Even as a fifth-grader, I hated my haircolor: muddy brown. I'd load it with lemon and roast in the sun, picturing the alchemy I'd soon see revealed in the mirror. My shade was a blight that made every attempt at a hairstyle seem misguided.
And then, in my teens, my mother let me get highlights and I went from dull brown to decidedly flaxen. Believing, in my teenage way, that I could shift the world on its very axis by being blonde and smart, I overdid both, carping about my intellect and arranging my hair into a golden cumulonimbus. I wore scarlet lipstick; my hair seemed to demand it. Though my style shifted throughout my teens and 20s—short, long, wavy, curly—the shade was nonnegotiable. I thought of myself emphatically as A Blonde.
But while part of the allure of blonde hair is its impression of effortlessness—gold is the very color of luck, after all—the truth is that for everyone but children, Swedes and elves, being blonde requires a lot of upkeep and money. Whenever I moved to a new city, I had to begin an anxious search for a dye master who could find that elusive zone between brassy and ash. After a decade of this, my prized fairness began to seem a bit desperate, a tad obvious. (A brunette who wants to be blonde—you don't say.)
Maybe I was tired, but one day I just gave up.
I couldn't help noticing that shortly after I went brunette, a number of celebrities did, too. Nor can I blame them. (Bravo, Reese.) I loved being brunette again. My haircolor flattered my skin tone and matched my brown eyes better than the blonde ever had.

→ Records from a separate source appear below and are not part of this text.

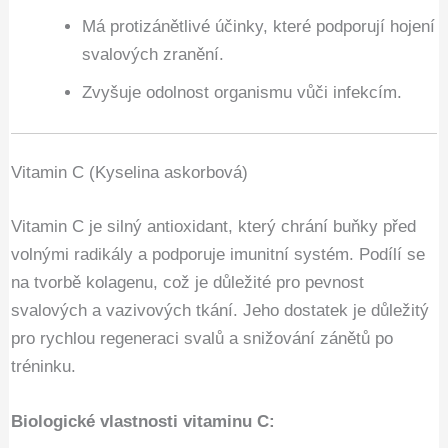
Má protizánětlivé účinky, které podporují hojení
svalových zranění.
Zvyšuje odolnost organismu vůči infekcím.
Vitamin C (Kyselina askorbová)
Vitamin C je silný antioxidant, který chrání buňky před
volnými radikály a podporuje imunitní systém. Podílí se
na tvorbě kolagenu, což je důležité pro pevnost
svalových a vazivových tkání. Jeho dostatek je důležitý
pro rychlou regeneraci svalů a snižování zánětů po
tréninku.
Biologické vlastnosti vitaminu C: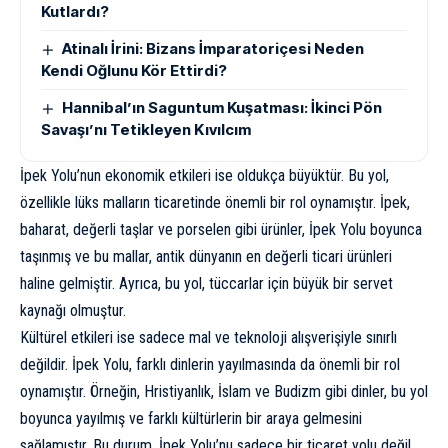
Kutlardı?
Atinalı İrini: Bizans İmparatoriçesi Neden
Kendi Oğlunu Kör Ettirdi?
Hannibal’ın Saguntum Kuşatması: İkinci Pön
Savaşı’nı Tetikleyen Kıvılcım
İpek Yolu’nun ekonomik etkileri ise oldukça büyüktür. Bu yol,
özellikle lüks malların ticaretinde önemli bir rol oynamıştır. İpek,
baharat, değerli taşlar ve porselen gibi ürünler, İpek Yolu boyunca
taşınmış ve bu mallar, antik dünyanın en değerli ticari ürünleri
haline gelmiştir. Ayrıca, bu yol, tüccarlar için büyük bir servet
kaynağı olmuştur.
Kültürel etkileri ise sadece mal ve teknoloji alışverişiyle sınırlı
değildir. İpek Yolu, farklı dinlerin yayılmasında da önemli bir rol
oynamıştır. Örneğin, Hristiyanlık, İslam ve Budizm gibi dinler, bu yol
boyunca yayılmış ve farklı kültürlerin bir araya gelmesini
sağlamıştır. Bu durum, İpek Yolu’nu sadece bir ticaret yolu değil,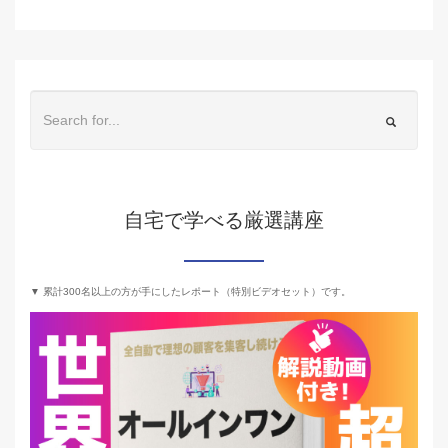
自宅で学べる厳選講座
▼ 累計300名以上の方が手にしたレポート（特別ビデオセット）です。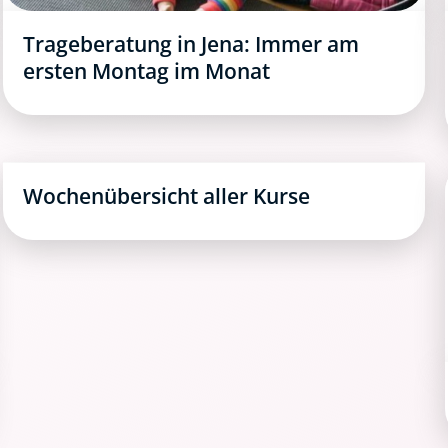
Trageberatung in Jena: Immer am
ersten Montag im Monat
Wochenübersicht aller Kurse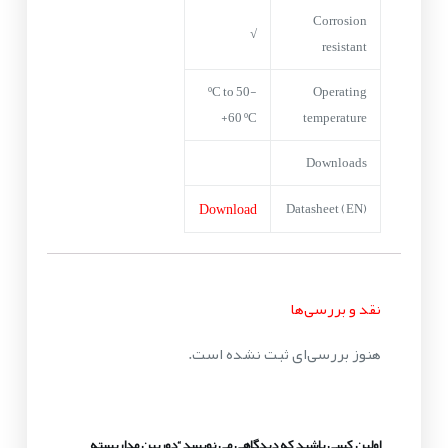
Corrosion
√
resistant
-50 ºC to
Operating
+60 ºC
temperature
Downloads
Download
Datasheet (EN)
نقد و بررسی‌ها
هنوز بررسی‌ای ثبت نشده است.
اولین کسی باشید که دیدگاهی می نویسد “دوربین مداربسته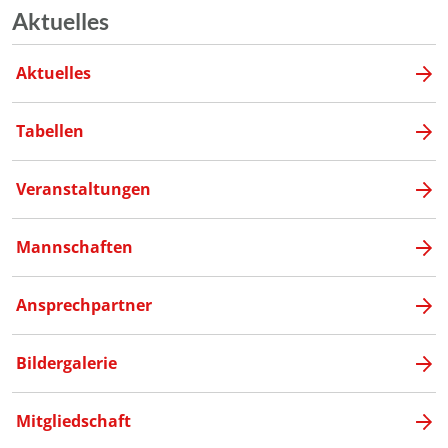
Aktuelles
Aktuelles
Tabellen
Veranstaltungen
Mannschaften
Ansprechpartner
Bildergalerie
Mitgliedschaft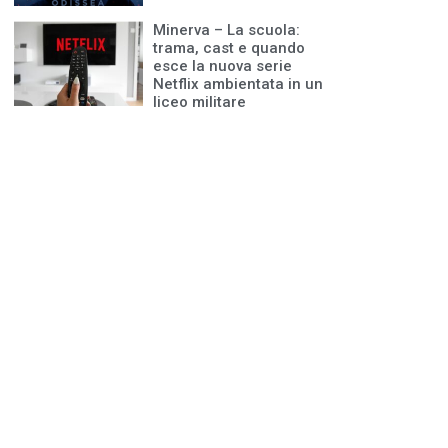
Minerva – La scuola:
trama, cast e quando
esce la nuova serie
Netflix ambientata in un
liceo militare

These days I catch myself thinking of depth, of darkness: mahogany, raven, glossy chocolate. The perfect brown is shiny, not too dark, touched with gold rather than copper, more fawn than fox. It's shot through with variegated color: maple, raw sugar, caramel, cocoa. Sometimes I lose track of my own imaginings and just start listing everything good that is brown. The list gets longer all the time.